Nicole Delluc-Guillot

Qui je suis ?

Ma vie a été jalonnée depuis 30 ans par la psychanalyse. J’en ai fait plus de 10 ans tout en me formant dans d’autres domaines comme la PNL , la psycho-généalogie, l’analyse transactionnelle et la méditation de pleine conscience. Être écouté et écouter l’autre est quelque chose de primordial. Je parle d’une écoute sans jugement, et dans la plus grande bienveillance. Je l’ai toujours vécue comme un véritable cadeau que l’on donne et que l’on reçoit.

Il y a quelques annés, j’ai fait un stage de méditation de pleine conscience avec Pascal Hastir, qui, lui s’est formé au focusing avec la fondatrice de ce processus : Ann Weisser- Cornell . Puis un autre stage 1 an après avec cette même personne qui allait devenir un de mes formateurs dans cette technique de « focusing de la relation intérieure ». J’ai adhéré à ce processus dès la première séance, car mon corps m’a mis directement en contact avec, je dirais « le bonheur de vivre », symbolisé à l’intérieur de moi, dans ma thyroïde, par l’image de moi, petite fille, pétillante de vie. Comme si la première séance me disait : « voilà ce que tu cherches ! ».

Après 4 ans de formation, je suis sortie certifiée et propose depuis des séances basées sur ce processus afin de se familiariser avec cette pratique qui s’intègre ensuite dans la vie de tous les jours. Ce sont des séances individuelles en présentiel ou par Skype ou Whatsapp. J’ai également mis en place un groupe de méditation qui se réunit chaque semaine dans mon cabinet à Ligugé dans la Vienne en France.

Ce qui pour moi reste la découverte la plus importante dans cette pratique, c’est de sentir en moi cette présence que je suis. J’ai mis un certain temps à comprendre ce que cela pouvait être . Mais c’est la pratique, le vécu corporel qui me l’a apportée. Je l’appelle ma « puissance de vie » : ce que l’on reçoit, pour moi, dès notre premier battement de cœur. Cette vie qui nous est donnée, joyeuse, pleine d’amour de toute vie. Je sais maintenant qu’elle ne nous quitte jamais.

J’ai toujours été étonnée des témoignages de gens qui ont vécu des choses extrêmement dures, telles que les camps de concentration, la dictature qui massacre, les emprisonnements abusifs et que ces gens puissent garder une confiance dans l’être humain. Comme s’ ils savaient qu’il y a quelque chose en nous que personne, personne ne peut nous enlever : cette force d’amour nichée au fond de nous-mêmes.

Et c’est cette force là qui me permet d’aller voir « tout ce qui me dérange » à l’intérieur de moi : mes peurs, mes croyances, mes expériences douloureuses qui sont inscrites dans mon corps. Et c’est d’ailleurs par le corps, cette intelligence que je rapprocherai de ce que l’on appelle « l’intuition » ,que l’on mobilise dans le processus du focusing de la relation intérieure.

J’ai parfois l’impression que je ne suis plus toute seule à me « dépatouiller » avec toutes les histoires qui m’encombrent mais j’ai « moi- même », cette présence toujours là et qui se révèle quand je suis à l’écoute de mes sensations corporelles, un espace très, très large qui s’ouvre en moi .

Cela m’a donné une meilleure confiance en moi.

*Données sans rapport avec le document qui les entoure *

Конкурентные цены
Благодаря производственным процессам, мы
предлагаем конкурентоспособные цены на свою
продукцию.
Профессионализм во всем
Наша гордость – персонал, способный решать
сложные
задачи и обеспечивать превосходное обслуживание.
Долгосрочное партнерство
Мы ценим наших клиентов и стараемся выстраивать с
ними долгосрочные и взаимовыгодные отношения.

J’accepte mieux tout ce qui me constitue. J’ai moins peur. Je peux aller vers les autres ou vers de nouvelles expériences en sachant que j’ai ce processus avec moi.

Et quand je vis quelque chose qui me semble très difficile, je me plonge à l’intérieur de moi et j’écoute les différentes parties qui se présentent à moi sous forme de sensations physiques, de mouvements intérieurs, d’images ou de symboles.

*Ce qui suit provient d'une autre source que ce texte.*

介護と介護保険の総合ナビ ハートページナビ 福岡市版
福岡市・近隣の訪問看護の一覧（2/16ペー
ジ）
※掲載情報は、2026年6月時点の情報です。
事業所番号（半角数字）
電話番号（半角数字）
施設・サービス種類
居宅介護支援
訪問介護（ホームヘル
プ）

J’ai une image qui m’est venue et qui pour moi pourrait symboliser l’être humain : celle d’une fleur de tournesol : comme si tous nos pétales étaient nos peurs, croyances, expériences douloureuses ou heureuses et au milieu notre cœur.

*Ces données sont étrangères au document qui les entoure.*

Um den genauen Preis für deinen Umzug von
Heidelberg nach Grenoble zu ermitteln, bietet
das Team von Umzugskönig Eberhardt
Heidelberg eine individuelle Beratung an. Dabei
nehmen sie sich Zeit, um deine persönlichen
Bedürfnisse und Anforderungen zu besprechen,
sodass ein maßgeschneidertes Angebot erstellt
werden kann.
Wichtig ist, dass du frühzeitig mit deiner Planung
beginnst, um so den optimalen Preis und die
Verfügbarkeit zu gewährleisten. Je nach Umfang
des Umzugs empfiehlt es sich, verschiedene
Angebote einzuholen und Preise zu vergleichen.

Nous sommes tout cet ensemble et tout cela est beau. Et puis j’essaye d’« honorer la vie » le plus possible, chaque jour par cette conscience acquise.

« Remercier la vie d’être là ». C’est ma mère qui nous disait cela et on la trouvait trop naïve !!!!!!

Voilà ce que j’essaye de partager le plus possible à travers la pratique de ce processus.